The idea is sound. The initial implementation left the hardest translation step ("text direction β†’ specific code change") to the evolution LLM, which limited effectiveness (+0.52, within noise).

Breakthrough (Exp 10): Making the agent generate code directly (agent_candidate.cpp) instead of just text advice yielded +4.24 avg under fair comparison (same total LLM calls). The agent went from "advisor" to "participant" β€” it competes in the evolution pool alongside random mutations. Big wins (p59 +27, p254 +21, p245 +17, p42 +31) come from the agent identifying AND implementing specific fixes, bypassing the broken "text β†’ code" transmission chain.


Reference Implementation

This design is implemented in ShinkaEvolve for competitive programming (Frontier-CS benchmark).

Key Source Files

Component File Description
Eval agent prompt eval_agent/ev2_prompt.j2 Jinja2 template for the eval agent's task. Defines workflow, output format, aux_metrics template.
Eval service eval_agent/ev2_service_standalone.py FastAPI service wrapping the eval agent. Handles trigger logic, aux metric execution, state persistence, feedback computation.
Feedback module eval_agent/feedback.py Computes metric effectiveness report: which aux metrics improved, plateaued, or degraded since last trigger.
Evolution runner shinka/core/runner.py Calls eval service at trigger points; injects diagnostic into evolution prompt.
Evolution sampler shinka/core/sampler.py Reads diagnostic_report.md from disk and includes it in the LLM prompt.
Primary evaluator (example) tasks/frontier_cs_entry/evaluate_algorithmic.py Example evaluator for competitive programming.
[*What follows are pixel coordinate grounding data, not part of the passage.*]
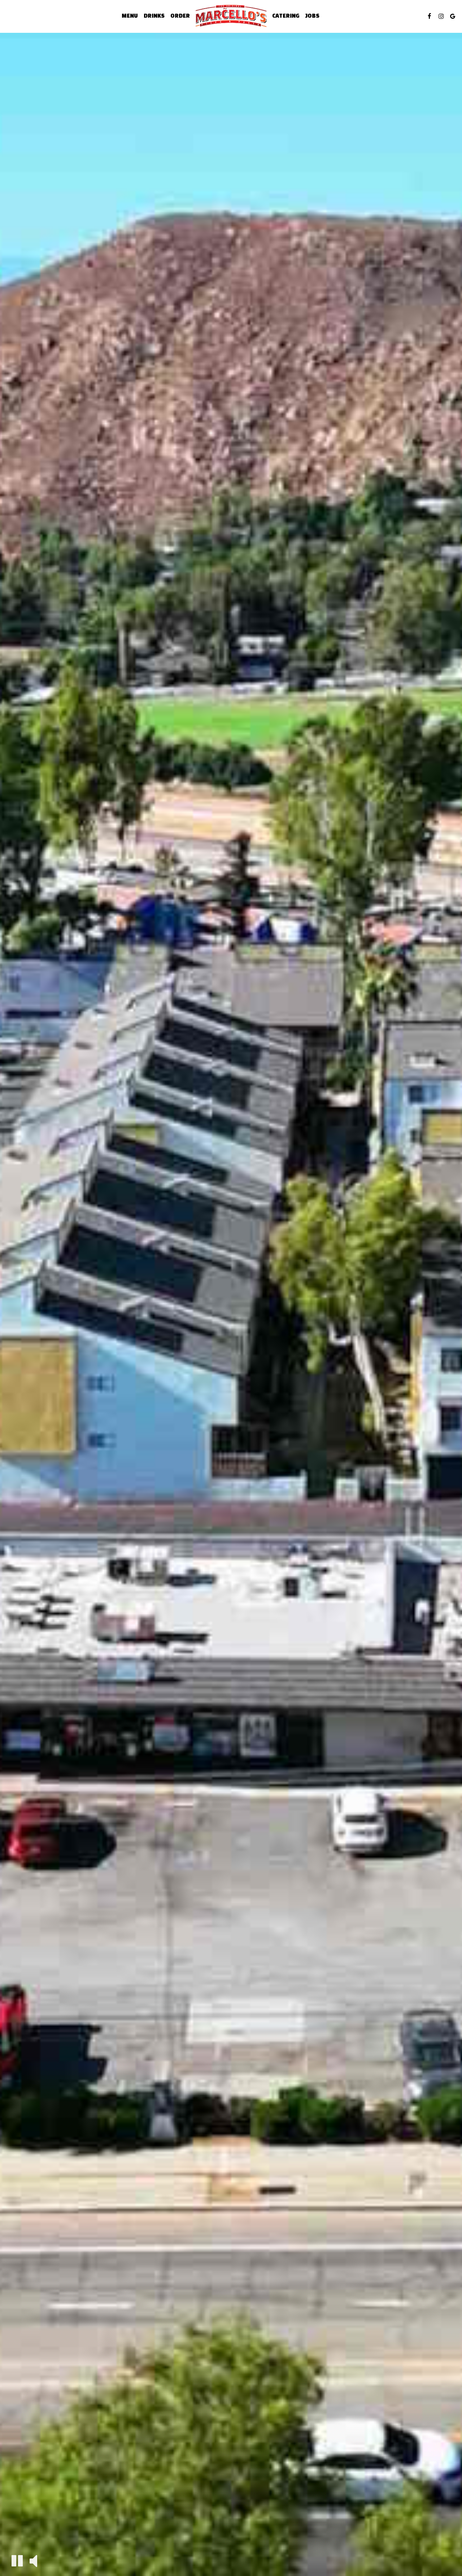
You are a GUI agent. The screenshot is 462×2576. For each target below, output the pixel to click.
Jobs (312, 16)
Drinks (154, 16)
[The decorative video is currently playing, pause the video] (17, 2561)
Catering (286, 16)
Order (180, 16)
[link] (231, 16)
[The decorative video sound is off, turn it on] (33, 2560)
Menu (130, 16)
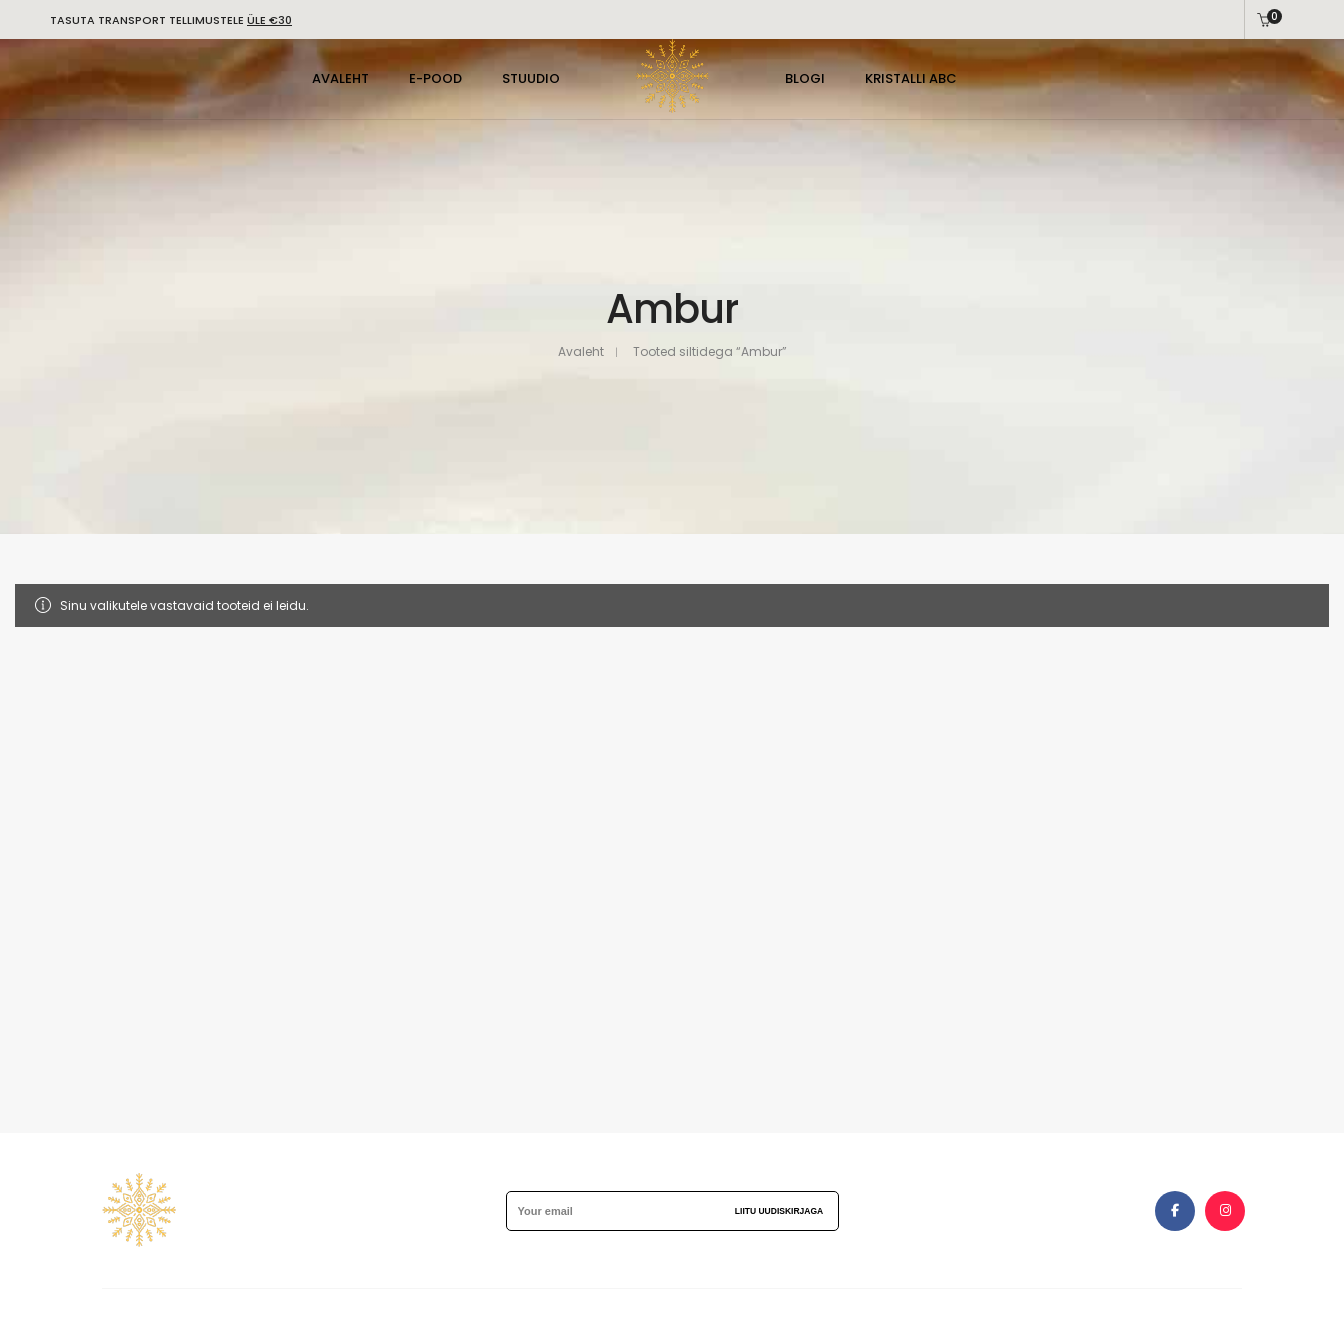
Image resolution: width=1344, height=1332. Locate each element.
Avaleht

Shows correct definition and how metrics are returned.
Fork tool tasks/frontier_cs_entry/fork_experiment.py Forks a completed vanilla run at generation N for controlled A/B comparison.
Run scripts scripts/ev2_agentic/ Shell scripts for launching parallel agentic experiments.

Experiment Results

results/frontier_cs_algorithmic/experiment_summary.md β€” full history of 9 experiments with scores, bugs found, and per-problem comparison tables.

Design Evolution Log

Experiments in chronological order, each corresponding to a prompt/code change:

Version Dir Key Change
v1 (broken) agent_g50_20260326 First attempt. "Metric inventor" prompt. Agent harmful.
v2 (pipeline broken) agent_fork_g5_20260402_073345 Diagnostic analyst prompt. Diagnosis never reached evolution LLM.
v3 (pipeline fixed) agent_fork_g5_20260407_220308 Fixed injection bug. First positive result (+0.9).
v4 (aux metrics) agent_aux_test_20260408 Added aux metric workflow. Most metrics still trivial.
v5 (trivial test) agent_aux_v2_20260409 Added Trivial Metric Test. +3.2 avg, best W:L ratio.
v6 (context cleanup) agent_aux_v3_20260409 Best-gen targeting, dedup fixes. High variance.
v7 (code exec env) agent_aux_v4_20260414 Compile commands + testdata paths in task message.
v8 (hypothesis-driven) agent_hyp_v5b_20260414 Hypothesis β†’ Experiment β†’ Verdict format.
v9 (correct fix) agent_v3_fork_g5_20260415_175746 Fixed correct definition + path bug. +0.52, no systematic improvement.